Confusing Cultural Stereotypes for Cultural Awareness

In short, the small section about cultural awareness and cultural diversity typifies the approach to such complex and important topics within mainstream corporate society. We see this all the time - diversity is given a nod, but it is not given any real and meaningful attention. Below we outline why: 

  • For one, stakeholders within these corporate environments are rarely from diverse backgrounds. 'Diversity' is usually something that is part of a process, a tick on a sheet that demonstrates good corporate values. When this is your starting point, you have very little chance of really making any positive impact in terms of awareness or diversity.
  • Secondly, it is usually the case that the research, information gathering and writing of such sections on diversity are either a) given to someone with little understanding of its complexity or b) outsourced to a company such as ours who works in the whole space of diversity and culture.
  • When the content is taken care of in-house, it is often researched and then summarised by clever people. However, these individuals may not necessarily understand anything about culture, stereotyping, bias, identity politics, etc. What they produce can instead be rather unhelpful.
  • As to companies that specialise in cultural awareness and diversity, unfortunately, not all of them come with the same in-depth appreciation of how to teach about and write about other cultures, beliefs, etc. This is the result of what we have with the section from Pearson Education's Nursing: A Concept-Based Approach to Learning. In their section titled “Focus on Diversity: Cultural Differences in Response to Pain," the company have acknowledged the important role that cultural differences can have in a medical environment, yet their delivery of the information is way off target.

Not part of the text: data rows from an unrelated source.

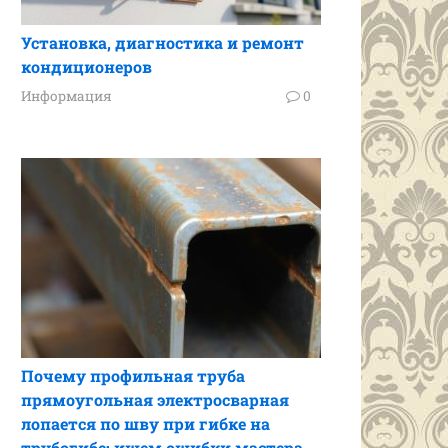
Установка, диагностика и ремонт
кондиционеров
Информация
0
Почему профильная труба
прямоугольная электросварная
лопается по шву при гибке на
трубогибе: ищем ошибки мастера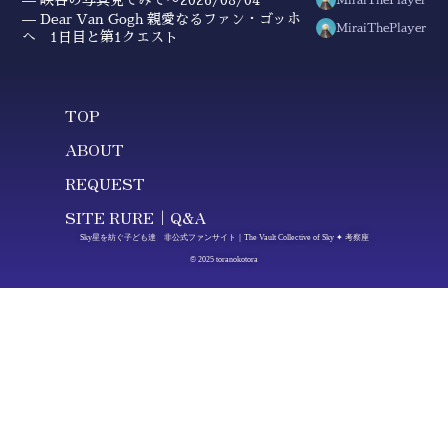
Dear Van Gogh 親愛なるファン・ゴッホ
MiraiThePlayer
へ 1日目と第1クエスト
TOP
ABOUT
REQUEST
SITE RURE｜Q&A
Sky星を紡ぐ子ども達 非公式ファンサイト｜The Vault Collective of Sky ✦ 考察座
© 2025 toranokotora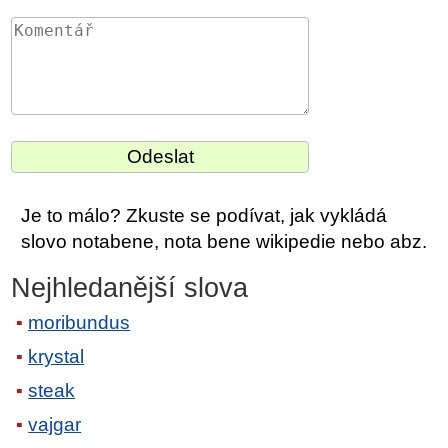
Je to málo? Zkuste se podívat, jak vykládá
slovo notabene, nota bene wikipedie nebo abz.
Nejhledanější slova
moribundus
krystal
steak
vajgar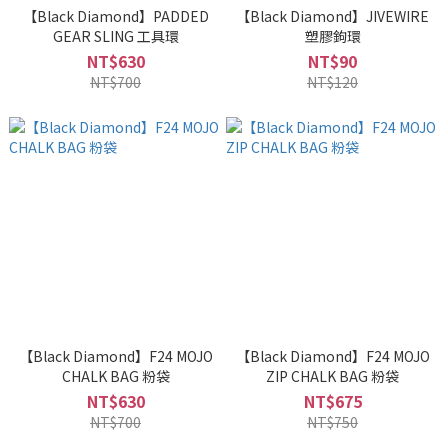
【Black Diamond】PADDED
【Black Diamond】JIVEWIRE
GEAR SLING 工具環
塑膠鉤環
NT$630
NT$90
NT$700
NT$120
【Black Diamond】F24 MOJO
【Black Diamond】F24 MOJO
CHALK BAG 粉袋
ZIP CHALK BAG 粉袋
NT$630
NT$675
NT$700
NT$750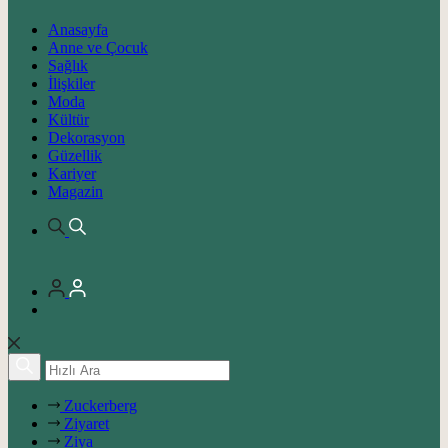
Anasayfa
Anne ve Çocuk
Sağlık
İlişkiler
Moda
Kültür
Dekorasyon
Güzellik
Kariyer
Magazin
Zuckerberg
Ziyaret
Ziya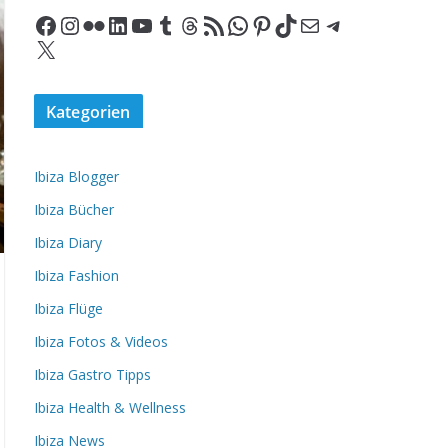
Facebook
Instagram
Flickr
LinkedIn
YouTube
Tumblr
Threads
RSS-Feed
WhatsApp
Pinterest
TikTok
E-Mail
Telegram
X
Kategorien
Ibiza Blogger
Ibiza Bücher
Ibiza Diary
Ibiza Fashion
Ibiza Flüge
Ibiza Fotos & Videos
Ibiza Gastro Tipps
Ibiza Health & Wellness
Ibiza News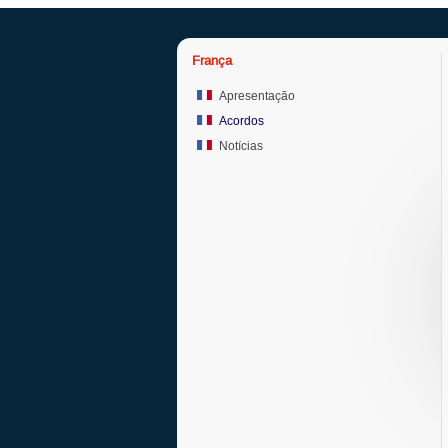
França
Apresentação
Acordos
Notícias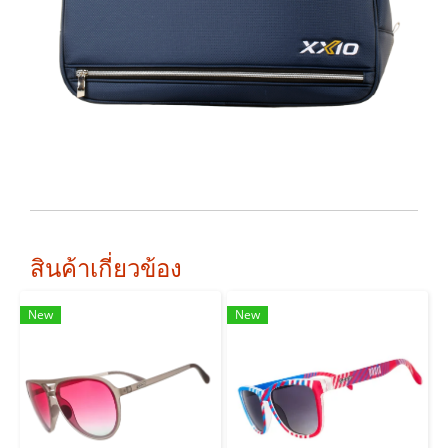
สินค้าเกี่ยวข้อง
New
New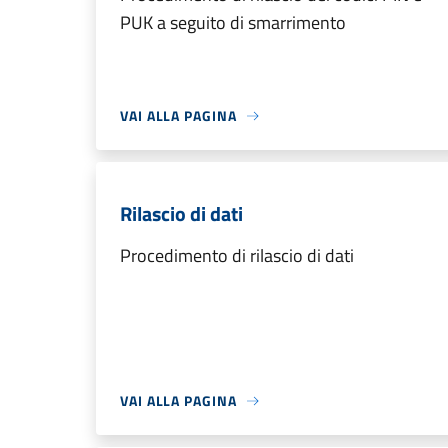
PUK a seguito di smarrimento
VAI ALLA PAGINA
Rilascio di dati
Procedimento di rilascio di dati
VAI ALLA PAGINA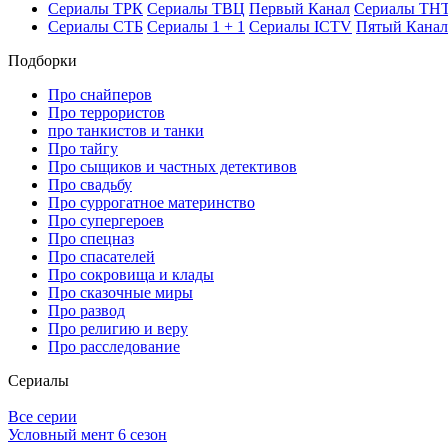
Се­риа­лы ТРК
Се­риа­лы ТВЦ
Пер­вый Ка­нал
Се­риа­лы ТН
Се­риа­лы СТБ
Се­риа­лы 1 + 1
Се­риа­лы ICTV
Пя­тый Ка­нал
Подборки
Про снайперов
Про террористов
про танкистов и танки
Про тайгу
Про сыщиков и частных детективов
Про свадьбу
Про суррогатное материнство
Про супергероев
Про спецназ
Про спасателей
Про сокровища и клады
Про сказочные миры
Про развод
Про религию и веру
Про расследование
Се­риа­лы
Все серии
Условный мент 6 сезон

Some of the advice is pretty cringe-worthy. Categorising all black people as one culture, for example, boggles the mind. On top of that then stating that all black people believe suffering and pain are inevitable, adds no real knowledge or worth.

Simply put, they have confused cultural awareness with cultural stereotyping, or as Onyx Moore, the American 'wellness advocate', who posted the offending page on Facebook said, “This is an excellent example of how not to be even remotely culturally sensitive.”

Pearson’s global product development chief, Tim Bozik, explained in a YouTube video that “in an attempt to help nursing students think through the many facets of caring for patients, we’ve reinforced a number of stereotypes about ethnic and religious groups. It was wrong.”



The bad PR was clearly a wake-up call to Pearson Education who it seems will now re-assess their approach to such topics and how they handle them.

Let it also be a lesson to anyone else out there that when you put information out there about other cultures, you need to know what you are talking about.